Kaitlin Grady , Cello; FJ Ventre, Bass
My family came and settled down, year of thirty-four,
Homesteaded near Wyethstown, your father owned the store.
We played together, laughed and cried, since we were very young,
Over hill and meadowside, of golden-green we’d run.
And there was noone to say I’d regret the day
That the railroad come.
They built the railroad by us when you were twenty-two.
You quit your job at Wyeth’s farm to help them put it through.

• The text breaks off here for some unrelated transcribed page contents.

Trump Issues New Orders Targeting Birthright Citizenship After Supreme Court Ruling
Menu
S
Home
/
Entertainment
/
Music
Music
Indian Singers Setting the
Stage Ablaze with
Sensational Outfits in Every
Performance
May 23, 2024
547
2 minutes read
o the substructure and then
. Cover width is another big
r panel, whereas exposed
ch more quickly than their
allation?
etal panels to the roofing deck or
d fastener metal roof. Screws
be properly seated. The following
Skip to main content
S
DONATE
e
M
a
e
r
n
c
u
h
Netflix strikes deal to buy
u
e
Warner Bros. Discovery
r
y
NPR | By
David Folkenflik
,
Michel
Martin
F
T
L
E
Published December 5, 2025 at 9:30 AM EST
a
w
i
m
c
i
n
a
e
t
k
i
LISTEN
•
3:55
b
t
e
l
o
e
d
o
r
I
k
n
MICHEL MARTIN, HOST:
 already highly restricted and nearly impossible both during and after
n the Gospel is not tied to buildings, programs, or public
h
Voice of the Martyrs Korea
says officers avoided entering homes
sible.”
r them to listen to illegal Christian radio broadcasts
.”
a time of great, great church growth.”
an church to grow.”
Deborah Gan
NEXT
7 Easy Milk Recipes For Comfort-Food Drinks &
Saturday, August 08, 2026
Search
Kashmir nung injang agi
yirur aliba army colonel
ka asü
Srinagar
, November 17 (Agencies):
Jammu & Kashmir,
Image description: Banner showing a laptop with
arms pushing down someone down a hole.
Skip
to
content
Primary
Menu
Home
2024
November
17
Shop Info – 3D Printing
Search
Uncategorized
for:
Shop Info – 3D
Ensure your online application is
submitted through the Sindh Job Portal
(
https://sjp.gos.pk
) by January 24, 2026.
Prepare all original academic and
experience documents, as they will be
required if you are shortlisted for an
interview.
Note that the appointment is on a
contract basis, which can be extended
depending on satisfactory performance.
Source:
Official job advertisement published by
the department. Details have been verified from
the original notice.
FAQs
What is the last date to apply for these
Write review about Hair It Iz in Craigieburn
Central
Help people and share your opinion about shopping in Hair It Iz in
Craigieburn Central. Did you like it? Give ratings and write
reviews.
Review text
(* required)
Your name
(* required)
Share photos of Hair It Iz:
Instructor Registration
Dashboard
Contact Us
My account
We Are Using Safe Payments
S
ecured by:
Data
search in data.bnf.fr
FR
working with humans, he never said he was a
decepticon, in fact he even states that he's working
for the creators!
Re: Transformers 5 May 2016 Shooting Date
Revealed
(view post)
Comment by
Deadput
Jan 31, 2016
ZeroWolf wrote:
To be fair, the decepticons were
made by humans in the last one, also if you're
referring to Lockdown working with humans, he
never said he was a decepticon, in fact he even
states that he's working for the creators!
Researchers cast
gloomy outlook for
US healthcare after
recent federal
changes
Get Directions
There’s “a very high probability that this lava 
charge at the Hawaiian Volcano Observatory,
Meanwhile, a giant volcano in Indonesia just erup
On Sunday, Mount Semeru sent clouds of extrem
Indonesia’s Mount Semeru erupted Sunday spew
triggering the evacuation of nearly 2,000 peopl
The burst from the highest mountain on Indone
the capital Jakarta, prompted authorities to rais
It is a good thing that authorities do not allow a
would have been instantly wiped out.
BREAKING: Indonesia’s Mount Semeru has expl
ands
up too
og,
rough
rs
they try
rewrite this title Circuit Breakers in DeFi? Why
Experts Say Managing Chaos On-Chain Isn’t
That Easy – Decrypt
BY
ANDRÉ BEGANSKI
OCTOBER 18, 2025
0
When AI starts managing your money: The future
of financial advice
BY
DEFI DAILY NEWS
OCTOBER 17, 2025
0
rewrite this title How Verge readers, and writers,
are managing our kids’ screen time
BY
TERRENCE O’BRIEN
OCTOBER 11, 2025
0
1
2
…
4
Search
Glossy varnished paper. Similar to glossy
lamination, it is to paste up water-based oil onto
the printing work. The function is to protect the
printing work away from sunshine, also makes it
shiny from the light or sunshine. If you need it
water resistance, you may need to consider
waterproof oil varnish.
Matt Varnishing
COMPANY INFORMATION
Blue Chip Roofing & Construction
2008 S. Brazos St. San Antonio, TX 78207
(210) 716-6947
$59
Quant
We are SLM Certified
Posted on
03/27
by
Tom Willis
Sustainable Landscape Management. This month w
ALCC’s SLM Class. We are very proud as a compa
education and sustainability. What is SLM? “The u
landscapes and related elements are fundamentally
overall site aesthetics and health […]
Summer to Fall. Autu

In summer sun I’d watch you sink the steel into the ground,
Then we’d walk together in the woods on the ridge above the town.
The summer that the railroad come, and I loved you.
Now Wyethstown is weathered-in, all blanketed with snow.
Alone I read your letter in the embers dyin’ glow.
I’ll wait a winter while you court your girls of quality
By sidewalk-light in New Orleans, and never think of me.
And I never thought, when the railroad come, you’d ever go.
Things aren’t much changed in Wyethstown since you left that day.
With six long summers come and gone there‘s little more to say.
But Sunday after church we cross the golden fields of hay
And climb the ridge above the town, to wait along the right of way,
For the white smoke comin’ risin’ in the sky,
Blue, as your son’s eyes followin’ the train, as it goes by.